Nah, bruh. This is 100% not true. I’m going to cite the same WaPo article for a third time here…slavery was making Southern elites a buttload of money.³ Slaves were worth more than all the railroads and manufacturing companies in the nation. No ruling class has ever given up that kind of power of its own accord.
This shit was not on its way out, I don’t buy that for one second.
Also, if it were, it doesn’t seem like the South would be so opposed to just ripping off the band-aid and outlawing it that they’d secede and start the bloodiest war in American history over it, does it?
“It was really about taxes and tariffs”
Nope. I’m sorry, this is just cold hard facts.
This argument was circulated after the war in the “anything but slavery” phase. There had been a complaint or two about taxes & tariffs in the century leading up to the war, but by 1860 tariffs were the lowest they’d been since 1816.5 It was not expensive to be a slave-owner, and lower taxes were not anyone’s motive for fighting this war. Sorry. Next.
…oh wait, that’s it? That’s all the arguments?
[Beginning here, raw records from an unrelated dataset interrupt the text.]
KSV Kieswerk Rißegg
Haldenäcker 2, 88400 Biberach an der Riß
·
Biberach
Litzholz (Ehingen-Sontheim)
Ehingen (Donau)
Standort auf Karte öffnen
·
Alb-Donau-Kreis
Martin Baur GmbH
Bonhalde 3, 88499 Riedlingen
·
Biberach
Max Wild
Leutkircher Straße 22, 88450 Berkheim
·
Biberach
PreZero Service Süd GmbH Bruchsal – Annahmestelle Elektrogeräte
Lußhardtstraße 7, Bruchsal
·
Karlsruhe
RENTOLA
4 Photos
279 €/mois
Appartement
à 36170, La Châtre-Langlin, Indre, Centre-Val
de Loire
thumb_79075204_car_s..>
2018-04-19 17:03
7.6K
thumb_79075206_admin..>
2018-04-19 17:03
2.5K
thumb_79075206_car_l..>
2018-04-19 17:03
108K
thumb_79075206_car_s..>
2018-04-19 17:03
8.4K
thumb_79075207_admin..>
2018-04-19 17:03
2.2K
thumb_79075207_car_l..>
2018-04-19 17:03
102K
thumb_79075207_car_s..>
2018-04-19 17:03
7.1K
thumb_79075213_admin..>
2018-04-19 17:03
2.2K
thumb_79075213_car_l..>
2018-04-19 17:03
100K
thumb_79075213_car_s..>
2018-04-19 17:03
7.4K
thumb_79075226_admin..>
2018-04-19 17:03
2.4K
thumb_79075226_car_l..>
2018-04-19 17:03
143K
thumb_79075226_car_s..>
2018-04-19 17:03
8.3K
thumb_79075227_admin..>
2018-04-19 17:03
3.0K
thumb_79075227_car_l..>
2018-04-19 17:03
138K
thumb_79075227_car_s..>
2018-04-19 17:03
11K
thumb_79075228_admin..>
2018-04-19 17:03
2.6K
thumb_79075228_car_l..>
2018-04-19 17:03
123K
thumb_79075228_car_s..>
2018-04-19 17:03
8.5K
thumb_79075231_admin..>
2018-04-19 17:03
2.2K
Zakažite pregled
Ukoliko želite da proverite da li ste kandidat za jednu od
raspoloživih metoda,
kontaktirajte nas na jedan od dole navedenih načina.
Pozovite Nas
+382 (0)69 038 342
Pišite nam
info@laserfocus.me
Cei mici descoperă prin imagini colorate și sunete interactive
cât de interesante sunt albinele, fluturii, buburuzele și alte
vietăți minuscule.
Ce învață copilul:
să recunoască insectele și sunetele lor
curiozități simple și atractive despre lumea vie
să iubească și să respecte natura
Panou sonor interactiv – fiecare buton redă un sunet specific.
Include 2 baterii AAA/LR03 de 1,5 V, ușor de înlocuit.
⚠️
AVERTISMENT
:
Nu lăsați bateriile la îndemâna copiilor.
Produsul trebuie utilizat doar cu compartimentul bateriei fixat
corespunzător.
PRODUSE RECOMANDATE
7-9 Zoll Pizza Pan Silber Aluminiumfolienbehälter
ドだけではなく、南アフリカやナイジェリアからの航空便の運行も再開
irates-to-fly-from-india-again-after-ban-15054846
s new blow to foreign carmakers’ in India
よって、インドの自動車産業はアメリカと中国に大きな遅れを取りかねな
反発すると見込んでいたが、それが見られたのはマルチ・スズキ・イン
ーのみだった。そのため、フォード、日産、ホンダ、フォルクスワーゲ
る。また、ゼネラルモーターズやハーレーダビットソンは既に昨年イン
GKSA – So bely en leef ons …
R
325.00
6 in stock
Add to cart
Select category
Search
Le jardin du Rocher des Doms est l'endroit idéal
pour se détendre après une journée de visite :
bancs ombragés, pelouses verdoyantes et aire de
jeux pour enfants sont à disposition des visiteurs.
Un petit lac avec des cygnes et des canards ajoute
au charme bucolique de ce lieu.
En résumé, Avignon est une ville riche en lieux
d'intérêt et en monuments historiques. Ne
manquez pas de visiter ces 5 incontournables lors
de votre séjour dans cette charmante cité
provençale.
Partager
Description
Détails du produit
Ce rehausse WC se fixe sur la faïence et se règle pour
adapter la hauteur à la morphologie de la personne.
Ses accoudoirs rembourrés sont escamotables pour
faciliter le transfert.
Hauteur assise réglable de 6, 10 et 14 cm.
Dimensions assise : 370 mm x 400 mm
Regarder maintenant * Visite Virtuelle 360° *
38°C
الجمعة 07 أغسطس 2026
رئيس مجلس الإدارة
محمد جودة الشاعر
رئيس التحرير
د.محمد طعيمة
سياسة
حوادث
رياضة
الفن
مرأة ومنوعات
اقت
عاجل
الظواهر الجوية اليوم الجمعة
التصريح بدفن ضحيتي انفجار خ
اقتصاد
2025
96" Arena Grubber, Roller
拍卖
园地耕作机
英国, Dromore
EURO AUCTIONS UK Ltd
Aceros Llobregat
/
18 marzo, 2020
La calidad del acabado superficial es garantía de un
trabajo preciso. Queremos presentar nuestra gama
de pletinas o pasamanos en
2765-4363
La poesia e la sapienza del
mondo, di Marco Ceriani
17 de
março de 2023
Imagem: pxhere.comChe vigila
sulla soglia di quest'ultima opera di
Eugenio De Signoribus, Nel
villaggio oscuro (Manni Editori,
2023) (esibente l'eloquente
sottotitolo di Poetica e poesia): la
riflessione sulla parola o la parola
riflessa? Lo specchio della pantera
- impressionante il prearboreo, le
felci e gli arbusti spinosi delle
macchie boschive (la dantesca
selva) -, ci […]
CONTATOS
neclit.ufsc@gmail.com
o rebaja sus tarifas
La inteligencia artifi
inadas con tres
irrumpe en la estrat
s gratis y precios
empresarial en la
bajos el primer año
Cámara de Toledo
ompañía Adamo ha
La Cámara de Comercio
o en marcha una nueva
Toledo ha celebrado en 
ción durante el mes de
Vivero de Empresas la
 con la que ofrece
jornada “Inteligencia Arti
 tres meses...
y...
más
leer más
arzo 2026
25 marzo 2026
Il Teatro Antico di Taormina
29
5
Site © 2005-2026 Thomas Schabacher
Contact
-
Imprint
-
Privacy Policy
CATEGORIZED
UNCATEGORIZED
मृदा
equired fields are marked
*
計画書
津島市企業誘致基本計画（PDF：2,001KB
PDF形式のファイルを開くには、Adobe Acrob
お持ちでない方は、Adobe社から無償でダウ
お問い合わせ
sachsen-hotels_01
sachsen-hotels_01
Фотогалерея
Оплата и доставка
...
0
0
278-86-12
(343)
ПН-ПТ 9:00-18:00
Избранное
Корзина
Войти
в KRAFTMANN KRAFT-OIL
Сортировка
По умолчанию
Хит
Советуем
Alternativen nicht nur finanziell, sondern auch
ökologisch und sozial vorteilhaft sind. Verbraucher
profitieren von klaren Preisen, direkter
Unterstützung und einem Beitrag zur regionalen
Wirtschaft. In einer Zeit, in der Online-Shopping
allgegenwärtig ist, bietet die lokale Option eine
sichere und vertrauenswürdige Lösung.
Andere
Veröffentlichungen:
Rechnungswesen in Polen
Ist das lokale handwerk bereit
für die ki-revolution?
Just about, yeah. Pretty stupid, huh? It seems really fucking obvious to me. Hopefully it does to you too, now, or if it already did, hopefully it gives you more ammo when you inevitably end up in this argument with someone on the internet.
In happier news, New Orleans took down a statue today of Confederate President Jefferson Davis,6 so at least we’re slowly (sloooowwwwwwllly) dismantling the systemic worship of the people who led millions of people to their deaths to defend their right to own other people like cattle. Fun!
Tell me how wrong I am in the comments below!
- Huddleston, John (2002). Killing Ground: The Civil War and the Changing American Landscape. Baltimore, Maryland: Johns Hopkins University Press. ISBN 978-0-8018-6773-6.
- Ambrose, Stephen. “Founding Fathers and Slaveholders.” Smithsonian.com. Smithsonian Institution, 01 Nov. 2002. Web. 11 May 2017.
- Loewen, James. “5 Myths about why the South seceded.” The Washington Post. WP Company, 09 Jan. 2011. Web. 11 May 2017.
- “Constitution of the Confederate States; March 11, 1861.” Avalon Project – Constitution of the Confederate States; March 11, 1861. N.p., n.d. Web. 11 May 2017.
- Flanagin, Jake. “For the last time, the American Civil War was not about states’ rights.” Quartz. Quartz, 08 Apr. 2015. Web. 11 May 2017.
- Mele, Christopher. “Jefferson Davis Statue in New Orleans Is Removed.” The New York Times. The New York Times, 11 May 2017. Web. 11 May 2017.